Life happens. Well, that’s the polite term. The reality is that shit happens and life does not always turn out to be that fairy tale we dreamt of as little girls, or little boys for that matter, I suppose. But since I’m female, I’ll write from that perspective.
So, here I sit in my baggy sweats again today. Comfortably pulling them up when I move from my desk chair, over the needing-to-be-vacuumed (and shampooed!) basic, beige carpet of my gorgeous loft apartment in downtown. I adore the sloppy, lived in feeling of my grey long sleeved t-shirt with my baggy sweats, and the zip-up hooded sweat shirt that I throw on when I get chilly.
Yup. Shit happens. When I was but a child, a little wide-eyed girl of about all of six or maybe seven years old, I remember telling my mom that I wanted to “be a doctor” when I grew up. But, like many wide-eyed girls of mine and previous generations, I remember Ozzie and Harriet, Jackie Gleason and his wife (I don t remember HER name, but her friend was Ethel I think), Father Knows Best, and all the other TV shows of the late 1950s and the 1960s that influenced my subconscious train of thought and defined who I was as a woman.
Then there was Sonny and Cher. Tina and Ike Turner. The Beatles. Disco in the 1970s, by which time I was a teenager and in total rebellion of the era—but yet wanting my knight in shining armor to rescue me. Eventually there was “Calgon, take me away” as the woman fell backward in desperation, needing to be rescued from the stress of life in the modern world. In other words, the message I was getting from family (wife dependent on husband), society (“that’s woman’s or men’s work), and the media (okay, we’ll let Farrah do detective work but she has to be sexy doing it) was mixed. I had no idea who I was. It was confusing growing up in this changing society, sandwiched between I Love Lucy and today’s woman of empowerment.
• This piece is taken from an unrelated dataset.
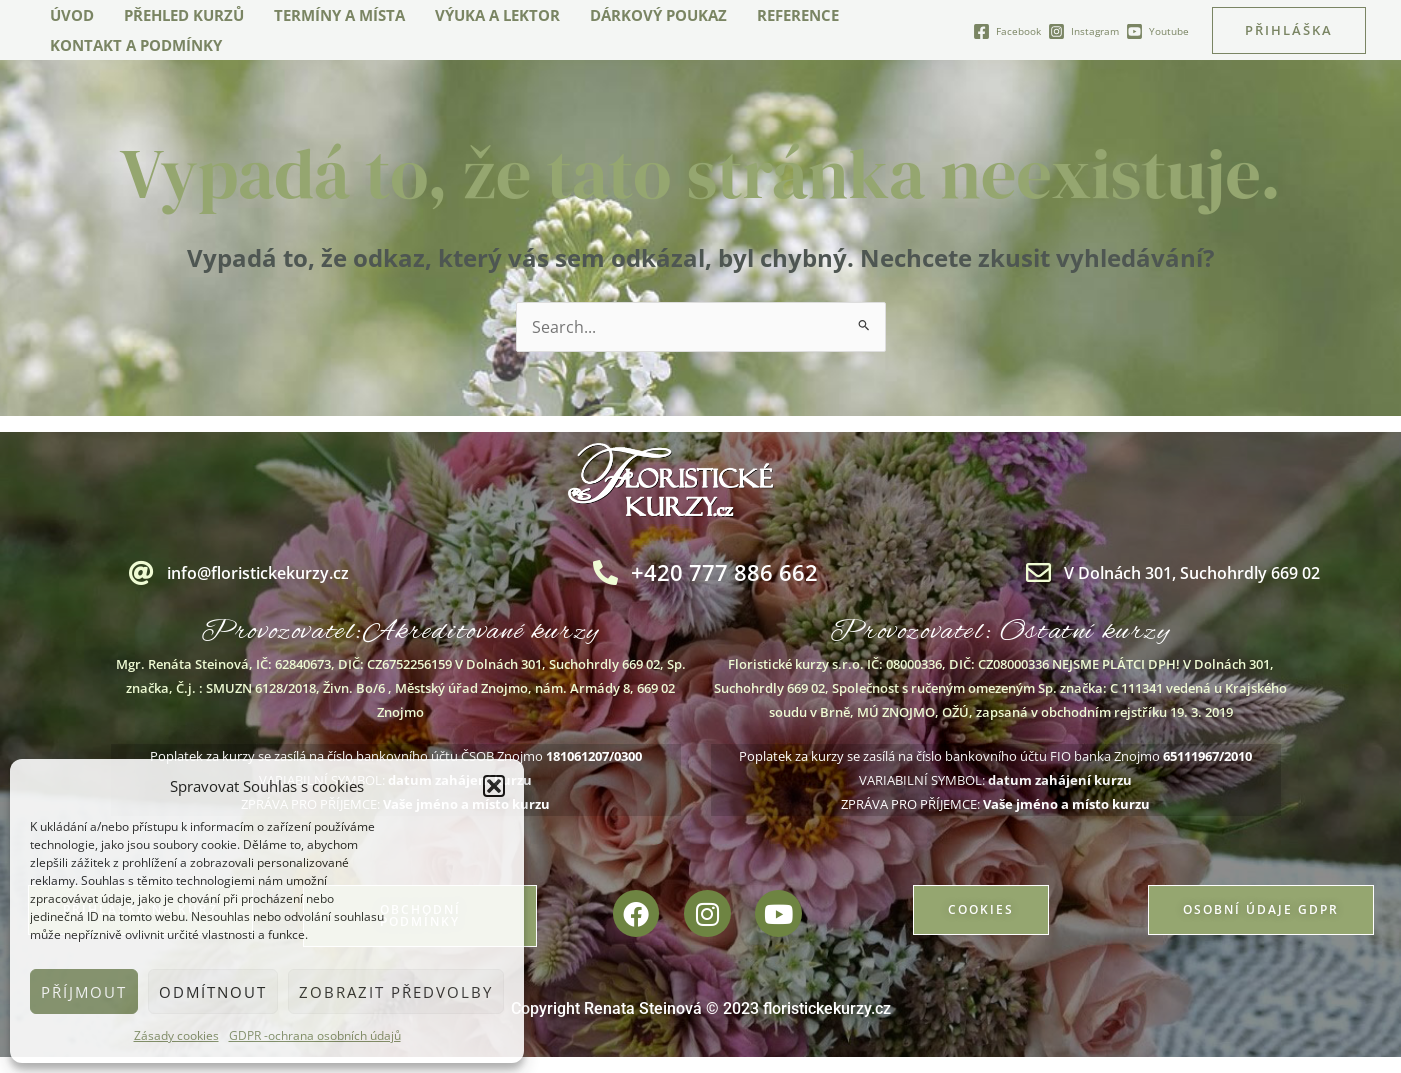 Image resolution: width=1401 pixels, height=1073 pixels. I want to click on Dárkový poukaz, so click(658, 15).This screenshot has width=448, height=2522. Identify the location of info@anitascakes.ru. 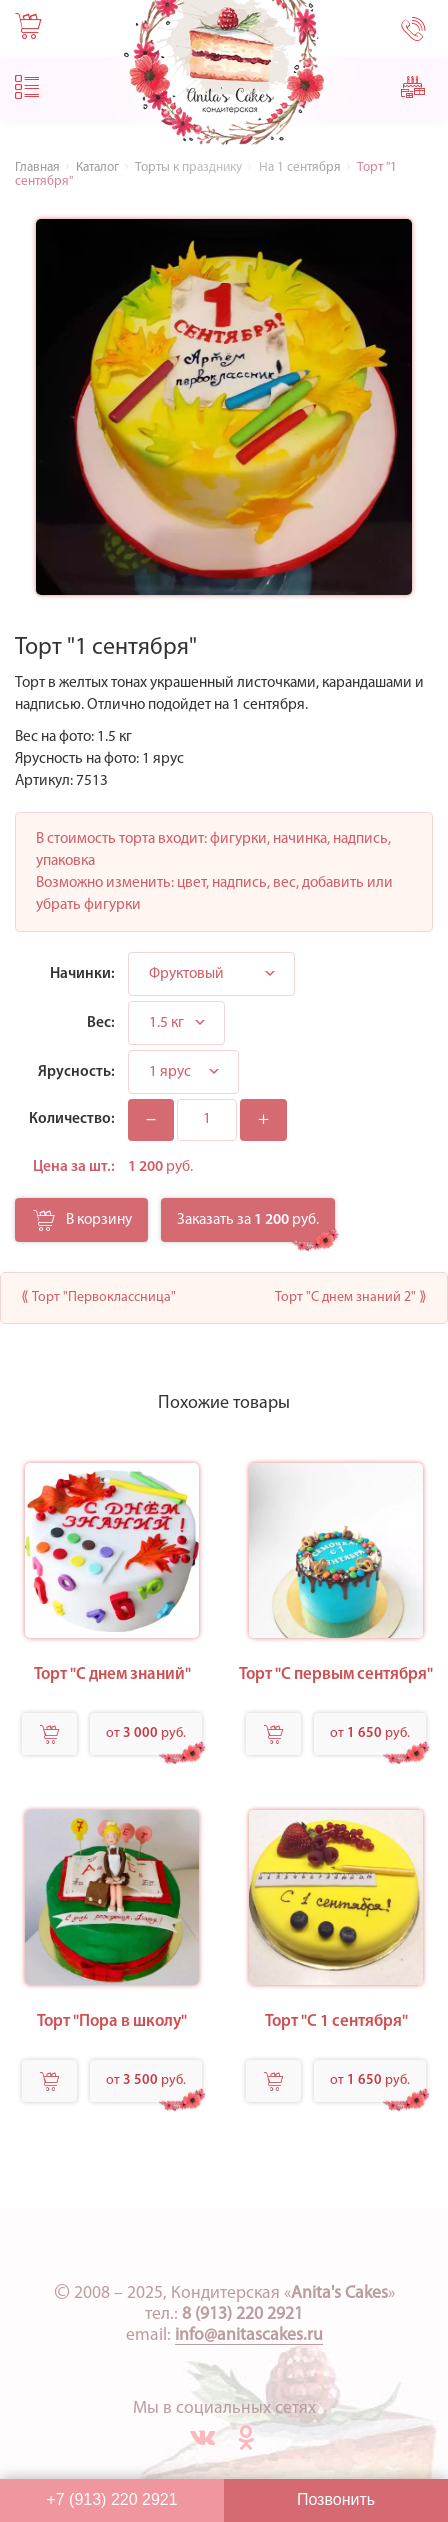
(249, 2335).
So today, I sit in my baggy sweats. Remembering the choices I made as a young adult that lay the foundation for my lifetime. I lacked the direction as a young adult to choose education as my way into the future. (Neither of my parents was educated.) Like many women from this past, I leaned on others to give me the strength and paint the picture for what my future would look like. I married at nineteen. I had a daughter. I divorced at twenty. I worked at jobs to pay the bills that required no experience or training, like waitressing and sales in a health club. I married again when I was just twenty-four, to a working man like my father. A blue-collar kind of guy.
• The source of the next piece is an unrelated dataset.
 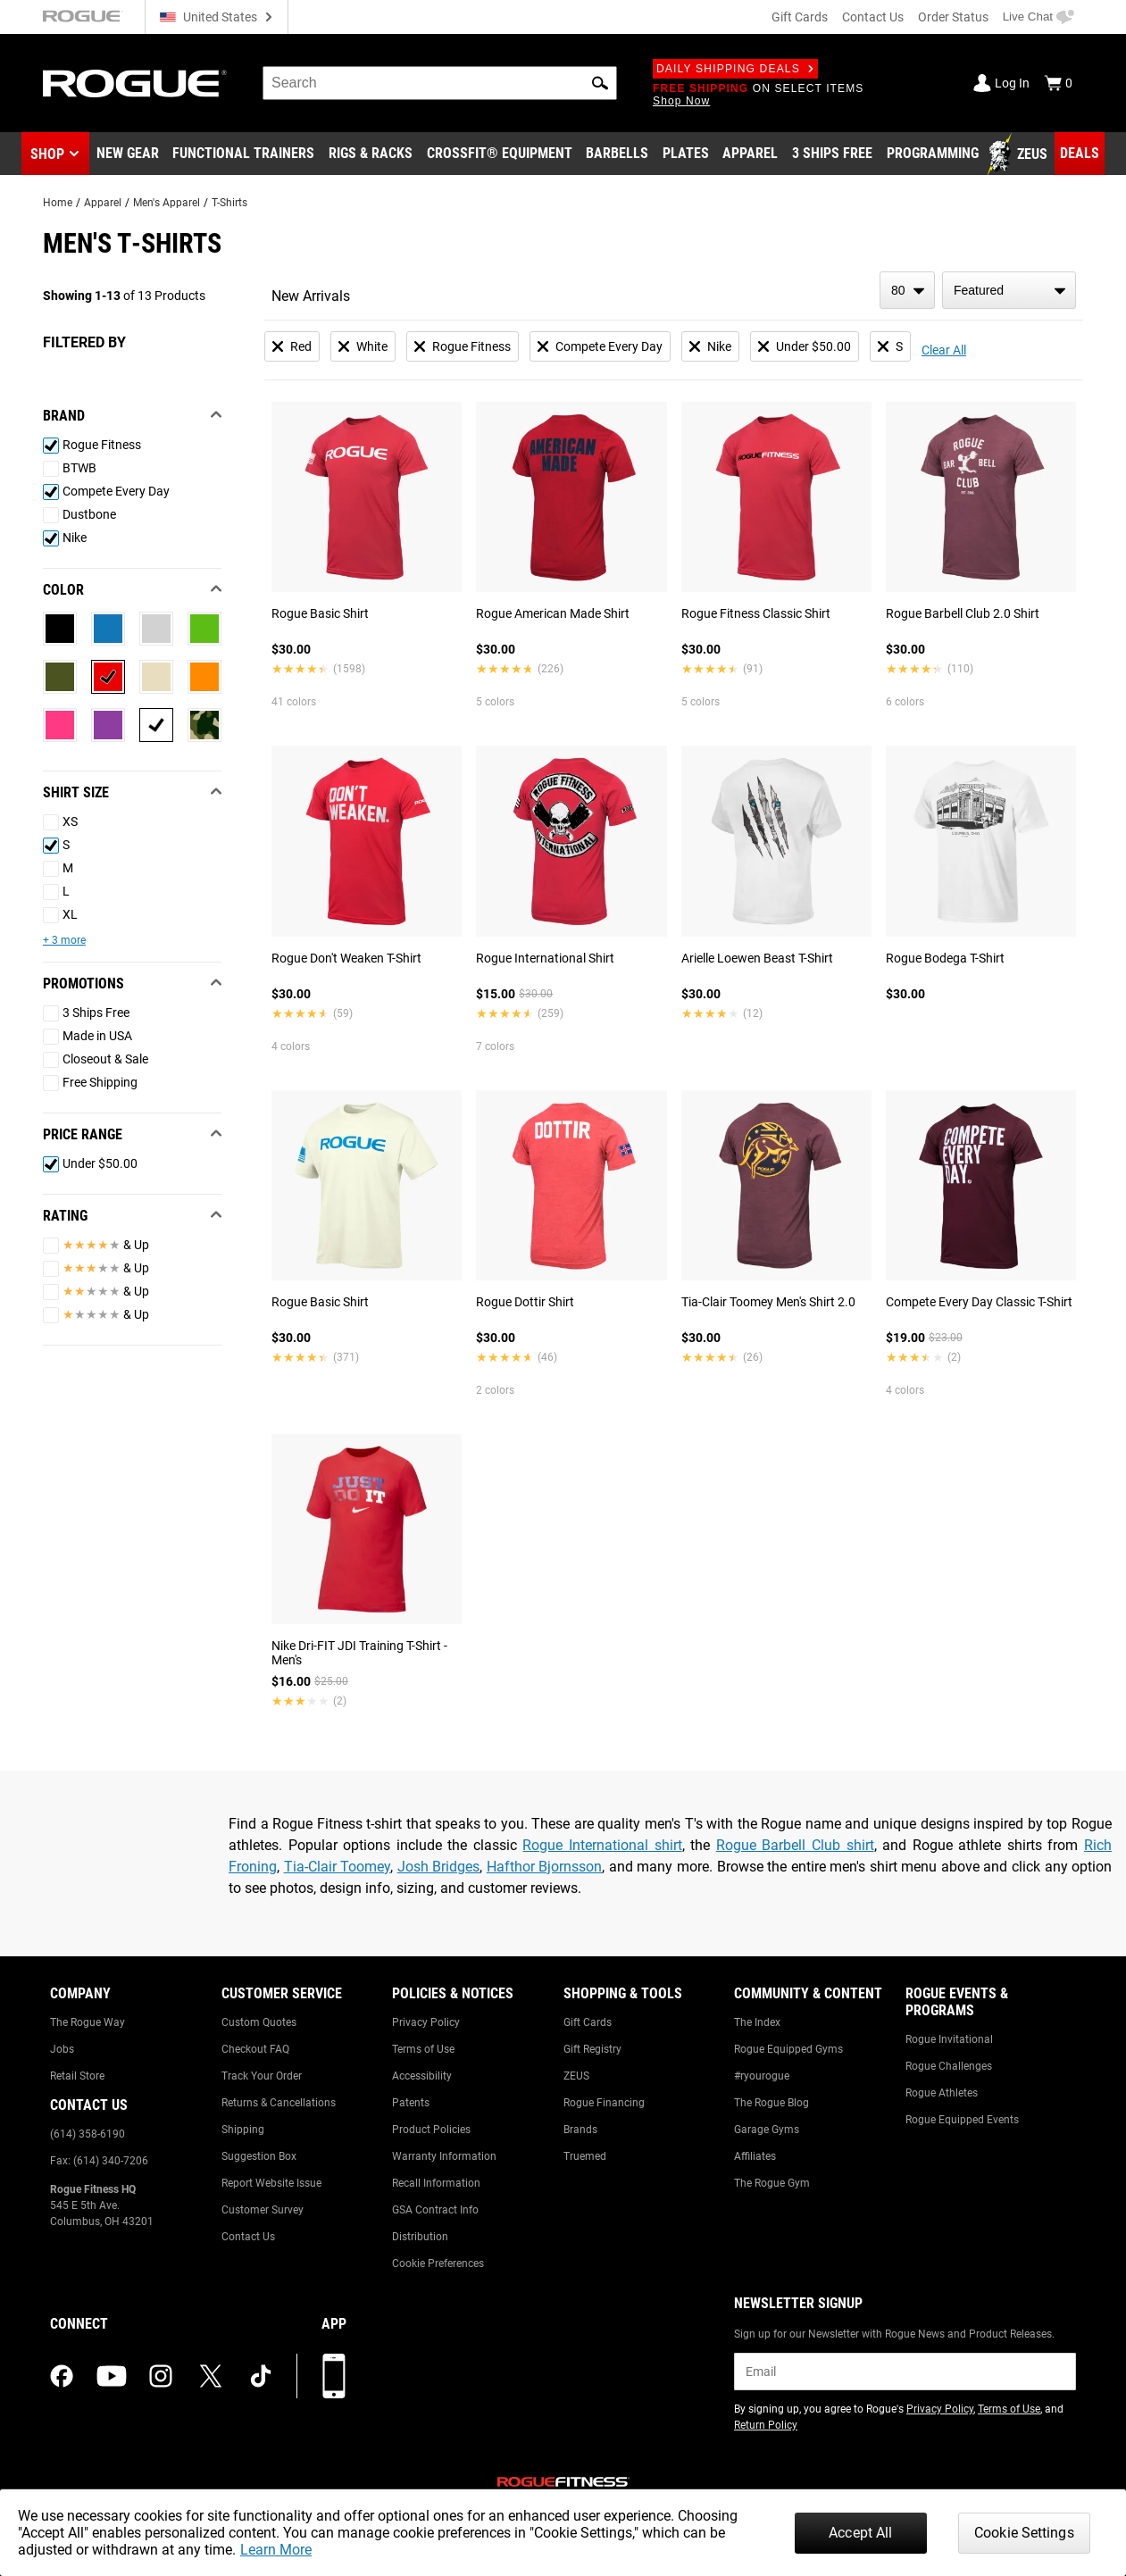 I want to click on Men's Apparel, so click(x=166, y=202).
So, here I am, fifty years old. Two terrific kids, one girl, one boy and BOTH of them are independent and have college educations. And now it’s my turn, but I’m not sure where to turn. What do I do when I “grow up?” In the decades past, we became grandma and grandpa, holding our gender-specific roles. But as I look at me I don’t resemble the grandmas of the past. I’m not an older June Cleaver, baking cookies for the grandkids or attending Ladies Circle social clubs, that I remember my own mother doing. I don’t have a husband’s retirement or social security to depend on and I don’t have investments of my own having not had a “career” of my own.
Instead, I find myself a remnant of a tad of June’s generation and a bit of rock n’ roll, a dab of a wish for a road trip on a big ole Harley Davidson (some day?), a scoop of technology mixed well with life experience and wisdom. I’m a mixture of the best of the past five decades; from dependency to empowerment. But the million dollar question is—where do I fit today?
So yes, shit happens. Life happens. Good things, bad things, scary things happen to all of us. These experiences are what makes us who we are. Some of us will stumble along the way in searching for who we are. So I guess this little ditty is for them; those like me, whose life did not turn out to be that rose garden and our paths are not lain out for us like in generations past when we married for life, raised our kids, and moved to Florida to retire. Let’s take what life has given us and make lemonade. Let’s learn to let go of what wasn’t and never will be and forgive the things that were. Let’s let go of the past, hold hope for the future, and live in the moment.